J.P. Morgan Chase is going to be creating its own cryptocurrency called JPM Coin. This will be the first cryptocurrency created by a major U.S. bank.
And J.P. Morgan is known for moving more than $6 trillion for corporations every day. And only a tiny fraction of that amount will happen through JPM Coin — which will be used to instantly settle payments between clients according to CNBC. Trials for JPM Coin are going to start in the next few months. Like the Bitcoin cryptocurrency, JPM Coin will be relying on a blockchain system.
“The JPM Coin isn’t money per se. It is a digital coin representing United States Dollars held in designated accounts at JPMorgan Chase N.A. In short, a JPM Coin always has a value equivalent to one U.S. dollar. When one client sends money to another over the blockchain, JPM Coins are transferred and instantaneously redeemed for the equivalent amount of U.S. dollars, reducing the typical settlement time,” said the company in a news announcement. “Over time, JPM Coin will be extended to other major currencies. The product and technology capabilities are currency agnostic.”

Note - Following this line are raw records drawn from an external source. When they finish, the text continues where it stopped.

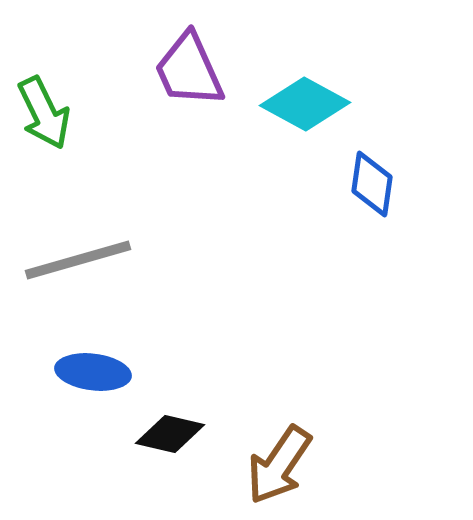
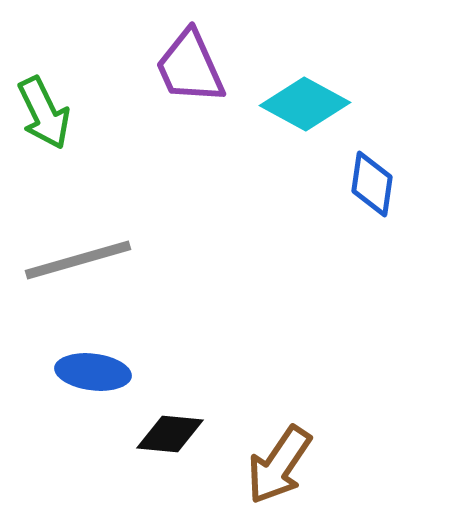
purple trapezoid: moved 1 px right, 3 px up
black diamond: rotated 8 degrees counterclockwise
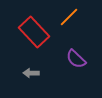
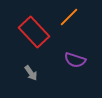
purple semicircle: moved 1 px left, 1 px down; rotated 25 degrees counterclockwise
gray arrow: rotated 126 degrees counterclockwise
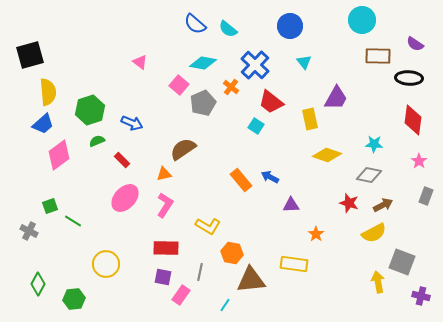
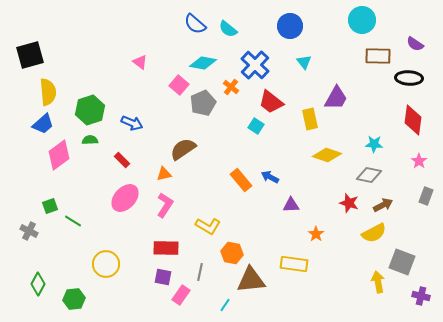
green semicircle at (97, 141): moved 7 px left, 1 px up; rotated 21 degrees clockwise
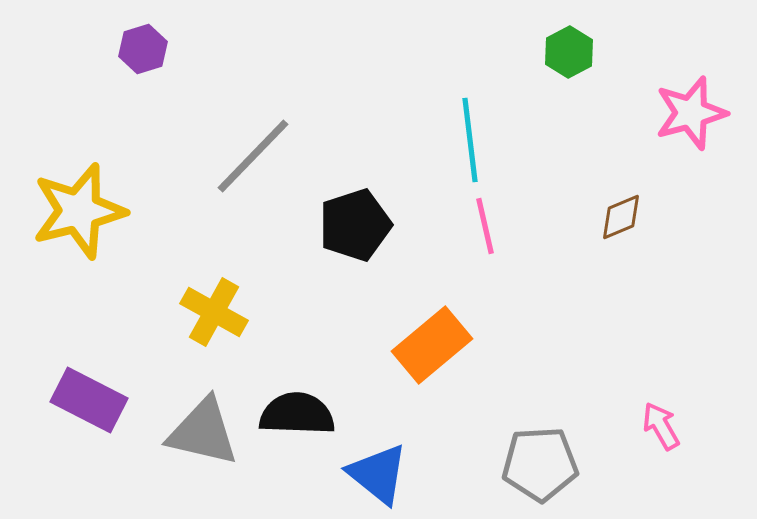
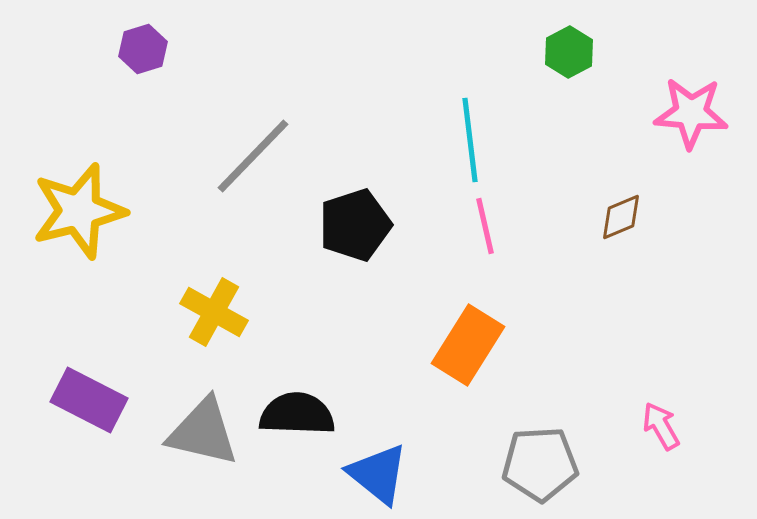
pink star: rotated 20 degrees clockwise
orange rectangle: moved 36 px right; rotated 18 degrees counterclockwise
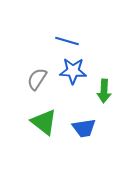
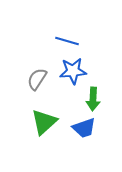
blue star: rotated 8 degrees counterclockwise
green arrow: moved 11 px left, 8 px down
green triangle: rotated 40 degrees clockwise
blue trapezoid: rotated 10 degrees counterclockwise
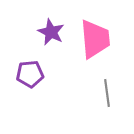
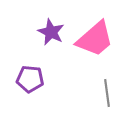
pink trapezoid: rotated 54 degrees clockwise
purple pentagon: moved 5 px down; rotated 12 degrees clockwise
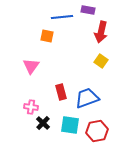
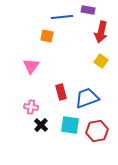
black cross: moved 2 px left, 2 px down
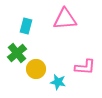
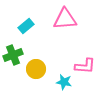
cyan rectangle: rotated 35 degrees clockwise
green cross: moved 4 px left, 2 px down; rotated 18 degrees clockwise
pink L-shape: moved 1 px up
cyan star: moved 6 px right
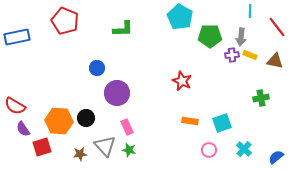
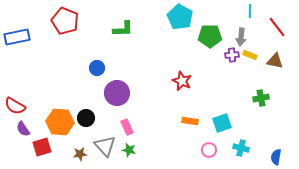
orange hexagon: moved 1 px right, 1 px down
cyan cross: moved 3 px left, 1 px up; rotated 28 degrees counterclockwise
blue semicircle: rotated 42 degrees counterclockwise
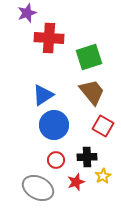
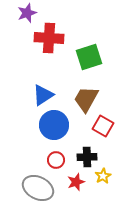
brown trapezoid: moved 6 px left, 7 px down; rotated 112 degrees counterclockwise
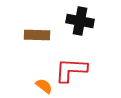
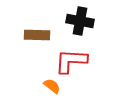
red L-shape: moved 9 px up
orange semicircle: moved 8 px right
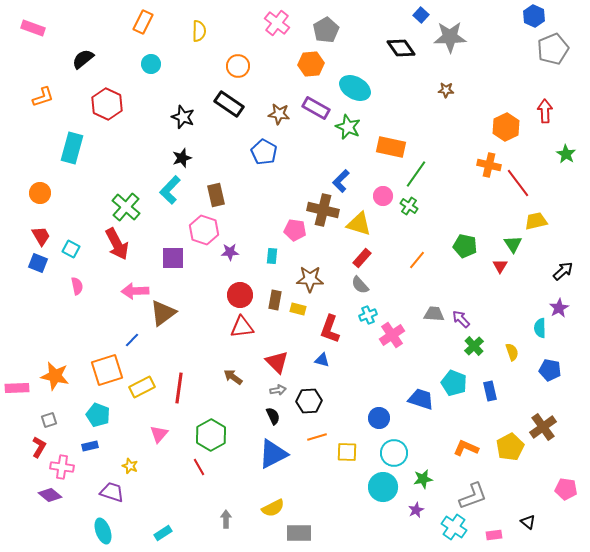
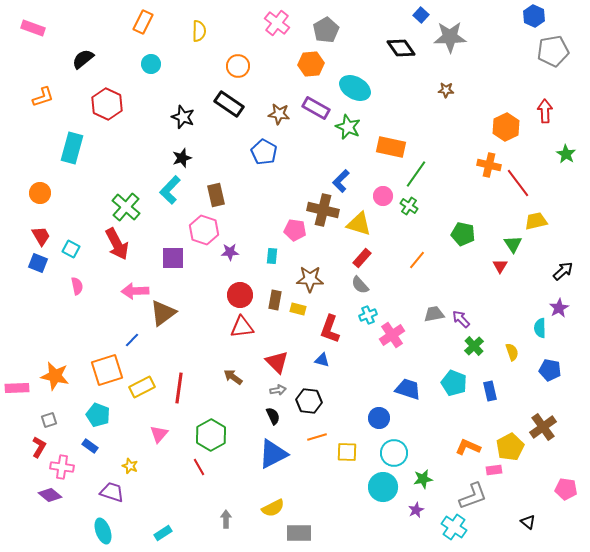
gray pentagon at (553, 49): moved 2 px down; rotated 12 degrees clockwise
green pentagon at (465, 246): moved 2 px left, 12 px up
gray trapezoid at (434, 314): rotated 15 degrees counterclockwise
blue trapezoid at (421, 399): moved 13 px left, 10 px up
black hexagon at (309, 401): rotated 10 degrees clockwise
blue rectangle at (90, 446): rotated 49 degrees clockwise
orange L-shape at (466, 448): moved 2 px right, 1 px up
pink rectangle at (494, 535): moved 65 px up
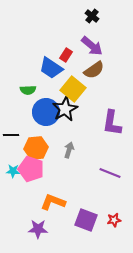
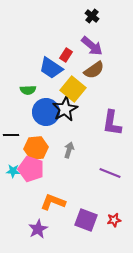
purple star: rotated 30 degrees counterclockwise
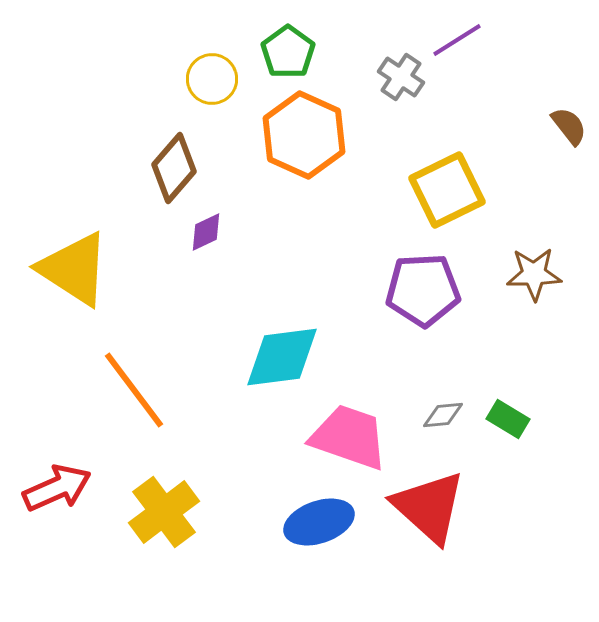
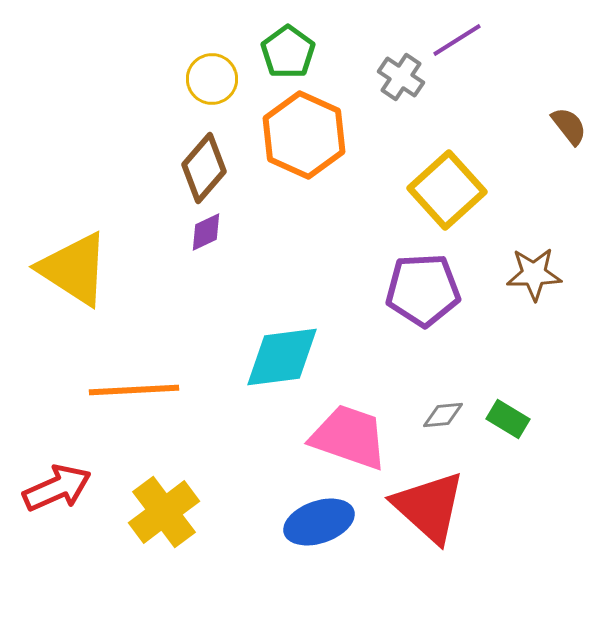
brown diamond: moved 30 px right
yellow square: rotated 16 degrees counterclockwise
orange line: rotated 56 degrees counterclockwise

Here is a chart of how it works:
J.P. Morgan’s development of a cryptocurrency comes as a surprise since the technology emerged from the financial crisis and was shunned by major U.S. banks. For example, J.P. Morgan and several other lenders banned the purchase of Bitcoins by credit card customers last year. And J.P. Morgan chairman and CEO Jamie Dimon said that people who buy Bitcoin are “stupid.”
Retail investors are unlikely going to be able to get JPM Coins. Because only larger institutional J.P. Morgan clients that have undergone regulatory checks such as corporations, banks, and broker-dealers are able to use the tokens.
The value of each JPM Coin is set for a single U.S. dollar so the value should not fluctuate. And clients will be issued JPM Coins after depositing dollars at the bank. Once clients use tokens for a payment or security purchase on the blockchain, the bank will eliminate the coins and give clients back the matching number of dollars.
There are going to be three early applications for the JPM Coin including international payments for large corporations (as an alternative to Swift wire transfers), securities transactions, and treasury services businesses (replace the dollars they hold in subsidiaries around the world).
“Money sloshes back and forth all over the world in a large enterprise,” said J.P. Morgan’s head of blockchain projects Umar Farooq via CNBC. “Is there a way to ensure that a subsidiary can represent cash on the balance sheet without having to actually wire it to the unit? That way, they can consolidate their money and probably get better rates for it.”